1. School of Biomedical Sciences, The University of Hong Kong, 21 Sassoon Road, Pokfulam, Hong Kong
2. State Key Laboratory of Liver Research, The University of Hong Kong, 21 Sassoon Road, Pokfulam, Hong Kong
3. Department of Microbiology, The University of Hong Kong, 102 Pokfulam Road, Pokfulam, Hong Kong
#These authors contributed equally to this work.
Background: Expression of genes of interest from plasmids or lentiviral vectors is one of the most common tools in molecular and gene therapy. Aberrant splicing between the inserted gene of interest and downstream vector sequence has not been systematically analyzed.
Methods: Formation of aberrant fusion transcripts and proteins was detected by RT-PCR, sequencing, Western blotting and mass spectrometry. Bioinformatic analysis was performed to identify all human and mouse genes prone to vector-dependent aberrant splicing. Selected genes were experimentally validated.

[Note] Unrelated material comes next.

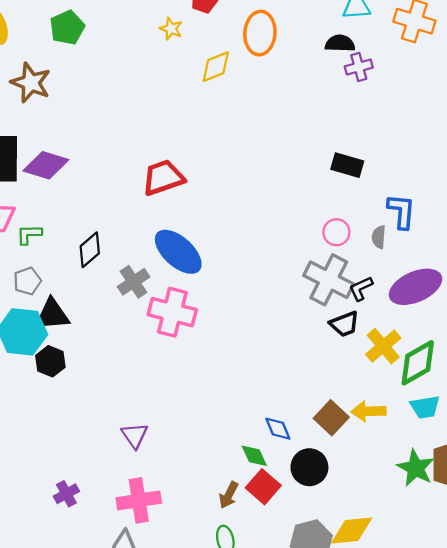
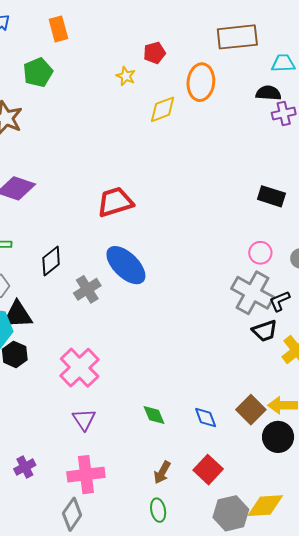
pink cross: (172, 312) -> (80, 368), moved, turned 30
green diamond: (254, 456) -> (154, 415), moved
black circle: (309, 467) -> (278, 437), moved
red square: (263, 487) -> (208, 470), moved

Results: When we expressed human FACI in cultured cells, an aberrant splicing event was found to occur between FACI transcript and downstream plasmid sequence through one exon-exon junction in FACI that accidentally contributes a splice donor site. To explore whether this could be a general phenomenon, we searched the whole human and mouse genomes for protein-coding genes that harbor an exon-exon junction resembling a splice donor site. Almost all genes prone to this type of aberrant splicing were identified. A total of 17 genes among the hits were randomly selected for experimental validation. RT-PCR and sequencing results verified that 13 genes were aberrantly spliced on the identified exon-exon junctions. In addition, all 17 genes were aberrantly spliced on their V5 tag sequence. Aberrant fusion protein expression from all 17 genes was validated by immunoblotting. Aberrant splicing was prevented by recoding the V5 tag or the splice sites.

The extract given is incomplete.